0

I've got a copy of the book "The C Programming Language", and in one of the first chapters it shows a short example of a code that copies characters from stdin to stdout. Here is the code:

main()
{
    int c;
    c = getchar();
    while (c != EOF) {
        putchar(c);
        c = getchar();
    }
}

The writer then said, he used int instead of char because char isn't big enough to hold EOF. But when I tried it with char, it worked in the same way, even with ctrl+z. Stack says it’s a duplicate, so I ask shortly:

Why using ‘char’ is wrong?

  • Do you know how to type the character ÿ on your keyboard? Or maybe just copy-and-paste it out of this comment. Anyway, try running your `char`-using program with ÿ as input if you can. Your program will probably stop reading, as if you had typed control-Z. – Steve Summit Oct 10 '22 at 19:55
  • 2
    In general, when working with C or C++, "it works for me" is not a good enough reason to justify doing something a certain way. Undefined Behavior can produce many different outcomes, including code that appears to work 99% of the time. – 0x5453 Oct 10 '22 at 19:57
  • @SteveSummit: whether that works depends on whether the codeset used by the terminal is UTF-8 (it won't) or some single-byte code set such as ISO 8859-15 (it probably will). – Jonathan Leffler Oct 10 '22 at 19:57
  • @JonathanLeffler Yes, I'm gambling on the relative lack of support for UTF-8 in Windows. Some day I'll have to figure out if there's a UTF-8 use case that tickles the bug. – Steve Summit Oct 10 '22 at 19:59
  • @nonamedelete In general, `getchar` can return 257 different things: all 256 possibilities for an 8-bit character value, *plus* the value `EOF`, which is by definition not equal to any valid `char` value. But type `char` is (usually!) not big enough to hold 257 different values. – Steve Summit Oct 10 '22 at 20:03
  • @SteveSummit: Probably not — the 0xFF byte is simply invalid in UTF-8. Indeed, all the bytes from 0xF5-0xFF cannot occur in valid UTF-8 (and neither can 0xC0 or 0xC1). 0xFFFF might almost work if working with a UTF-16 encoding, but it is a non-character (see [Corrigendum #9](https://www.unicode.org/versions/corrigendum9.html)). – Jonathan Leffler Oct 10 '22 at 20:04
  • @JonathanLeffler Yeah, I was afraid of that. (So how are we supposed to convince the new kids that using `char` here is RONG? :-\ ) – Steve Summit Oct 10 '22 at 20:11
  • @SteveSummit: I fear that it will require the (mis)reading of binary data rather than keyboard input to generate the problem. It does get a bit fraught, but using `char` instead of `int` is still wrong, even though it's harder to demonstrate the issue. – Jonathan Leffler Oct 10 '22 at 20:37
  • @JonathanLeffler I'd *like* to just point 'em at [the FAQ list](https://c-faq.com/stdio/getcharc.html). (But if they're not gonna listen to K&R, who am I to imagine they'll listen to me? :-\ ) – Steve Summit Oct 10 '22 at 21:05
  • @JonathanLeffler: U+FFFF is an non-character, certainly, but `getchar` reads a byte at a time, and lots of UTF-16 codes contain a byte with the value 0xFF, starting with the BOM (which often occupied the first two bytes of a UTF-16 file). – rici Oct 11 '22 at 00:19

1 Answers1

0

If you will write for example

char c;
c = getchar();
while (c != EOF) {
//...

when in the condition c != EOF the value of the object c is promoted to the type int and two integers are compared.

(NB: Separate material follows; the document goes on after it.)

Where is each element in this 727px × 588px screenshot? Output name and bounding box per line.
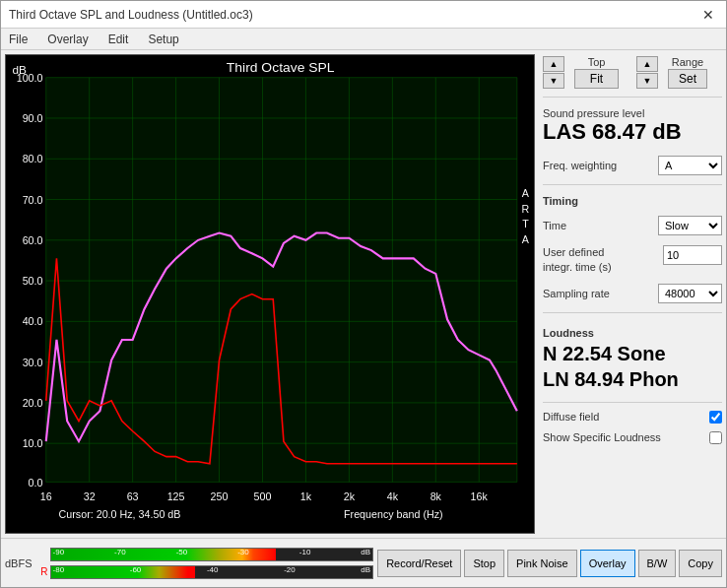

The problem with declaring the variable c as having the type char is that the type char can behave either as the type signed char or unsigned char (depending on a compiler option). If the type char behaves as the type unsigned char then the expression c != EOF will always evaluate to logical true.

Pay attention to that according to the C Standard EOF is defined the following way

EOF which expands to an integer constant expression, with type int and a negative value, that is returned by several functions to indicate end-of-file, that is, no more input from a stream;

So after this assignment

c = getchar();

when c is declared as having the type char and the type char behaves as the type unsigned char then the value of c will be a positive value after the integer promotion and hence will not be equal to a negative value.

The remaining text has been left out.